In 3DP, the saturation parameter describes how much of the void volume is filled with liquid during a printing pass and is typically approximately equal to or less than 100%. Because of the need to deposit significant amounts of API, FIG. 2 extends the definition of saturation to define apparent saturation as extending to values greater than 100%, by using that parameter to refer to multi-pass printing on a given powder layer.
FIG. 3 is based on an assumed dosage form having dimensions of 5 mm diameter by 5 mm high. If one wants to deposit 100 mg of API into a 3DP printed article of these dimensions using an API solution with 20-wt % API concentration, then according to FIG. 2 it is necessary to print to an apparent saturation of 250%. This means that each area or layer would need to be printed, in effect, approximately 2.5 times using a saturation of 100% or in practice 3 times with a saturation of 83%, with intervening evaporation of the volatile part of the binder liquid. FIG. 3 presents the same calculated results as FIG. 2 but with the results presented in a normalized fashion, as mass of API deposited per unit volume of the API-containing region.
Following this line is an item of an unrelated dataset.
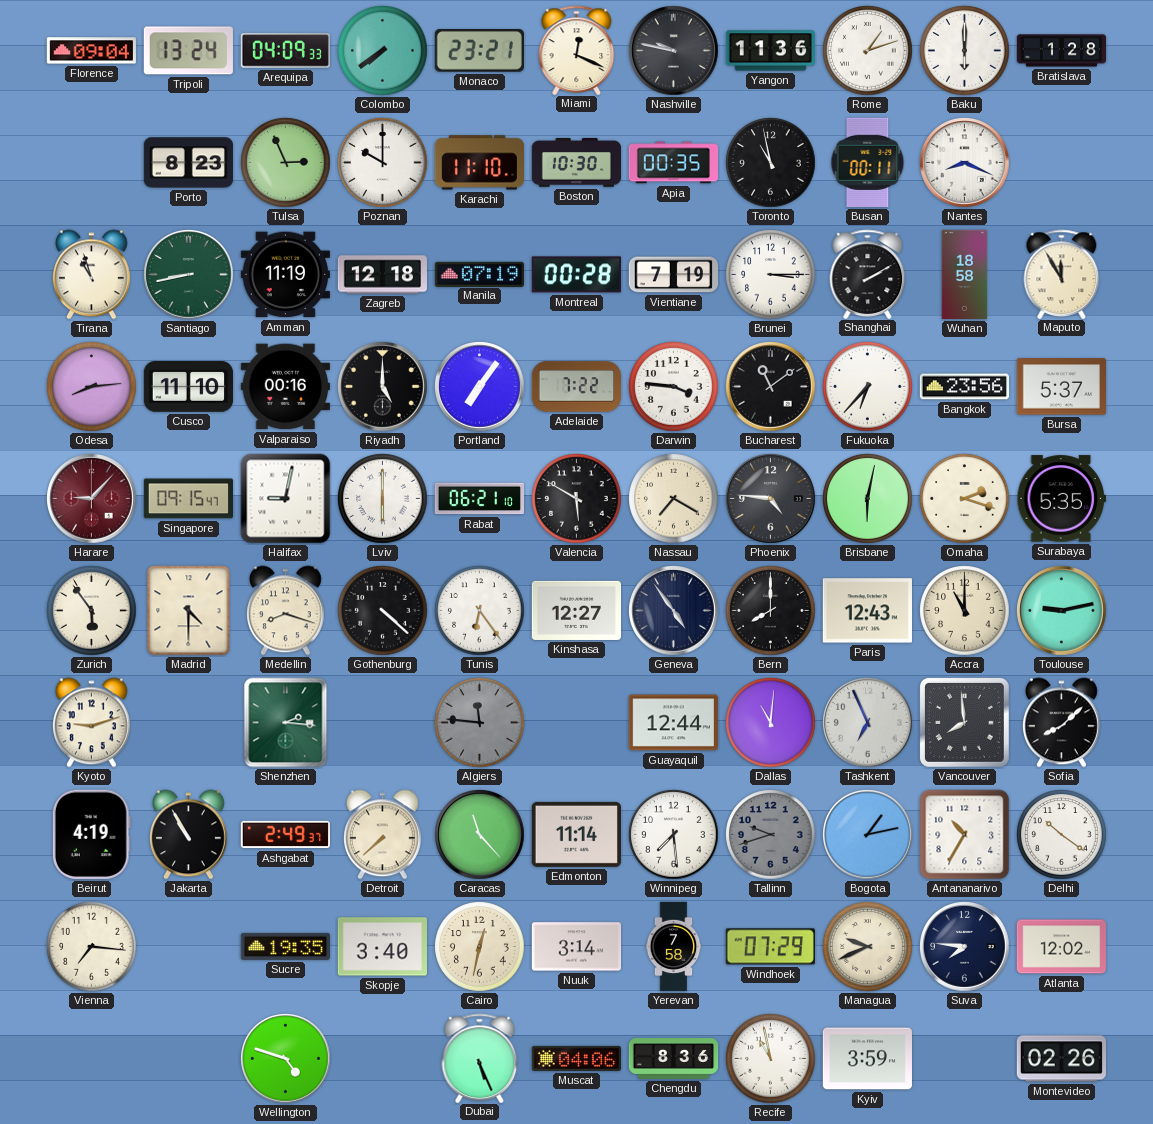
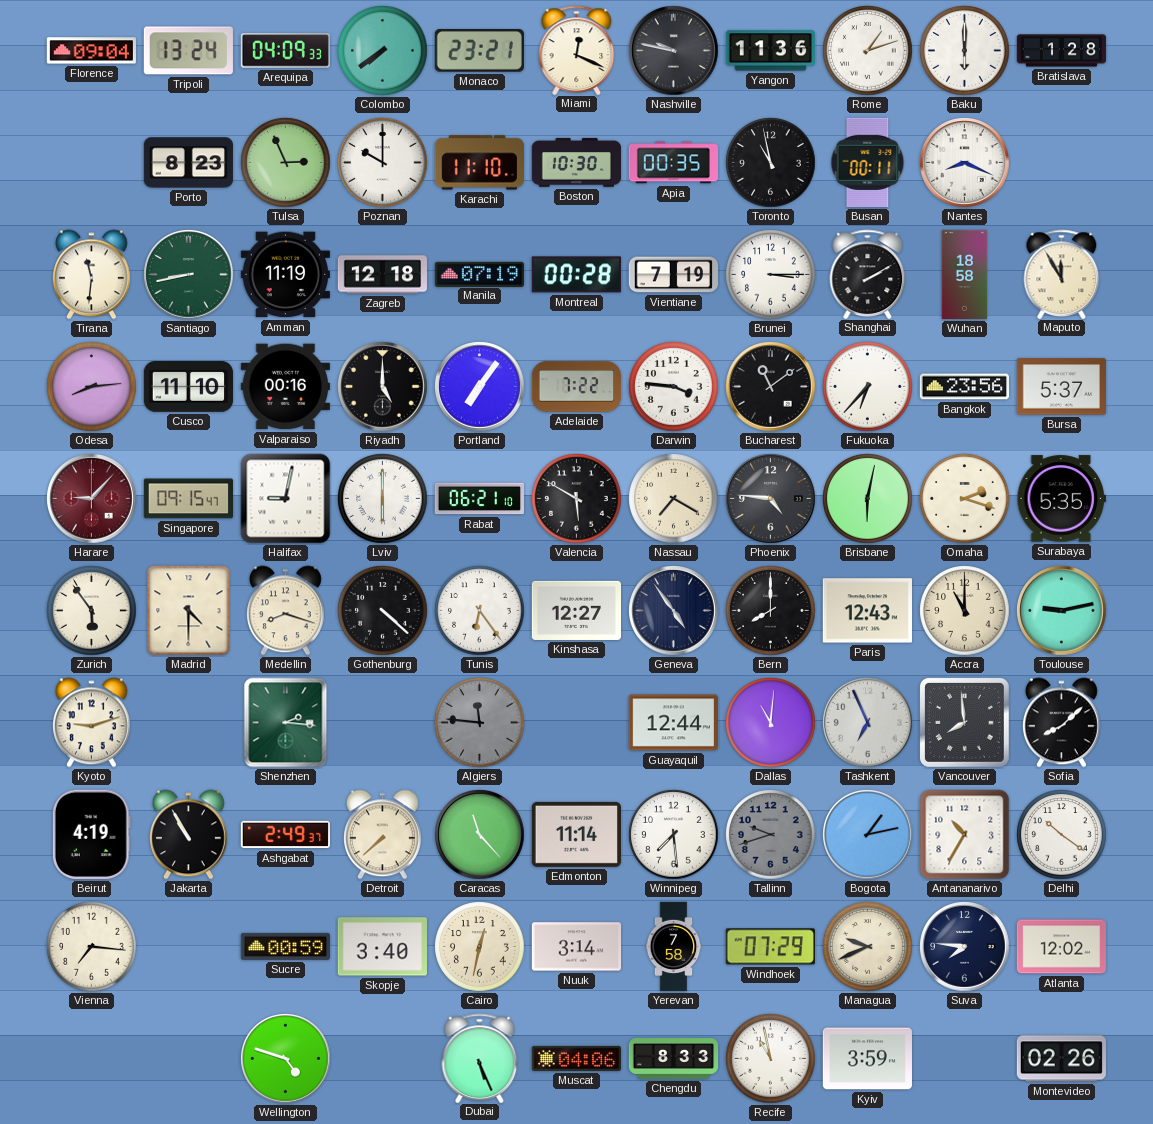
Tirana: 10:57 -> 11:31
Sucre: 19:35 -> 00:59
Chengdu: 8:36 -> 8:33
One method to eliminate void space in a 3DP printed API-containing article has been with cold isostatic pressing. (Formulation of Oral Dosage Forms by Three-Dimensional Printing, M.S. thesis at Massachusetts Institute of Technology, by Robert Palazzolo, February, 1998) This involved using hydrostatic pressure to press from all directions simultaneously on an article that had been enclosed in a temporary elastomeric bag or mold. It was understood that three-dimensional compression of the three-dimension ODF was required in order to maintain the three-dimensional internal structure and to preserve the release profile of the three-dimensional dosage form. Although cold isostatic pressure reduced some of the void space it did not satisfactorily address these other concerns. Additionally, cold isostatic pressing involved a number of inconvenient process steps, including creation of the temporary elastomeric mold or bag surrounding the printed article, immersion of the mold or bag in a confined liquid to apply the pressure, and removal of the mold or bag. Accordingly, cold isostatic pressing has not been well suited to mass production. Also, while it has improved the surface finish compared to the surface finish of the part after completion of 3DP, resulting in a surface finish as shown in FIG. 4, it has not eliminated surface roughness to an acceptable level.
Accordingly, there is still need for a technique that substantially eliminates void space or reduces void space to the extent desired; allows larger API loading; fits in well with mass production; maintains internal architecture and designed release profiles; and provides a commercially acceptable surface finish for three-dimensionally printed oral dosage forms.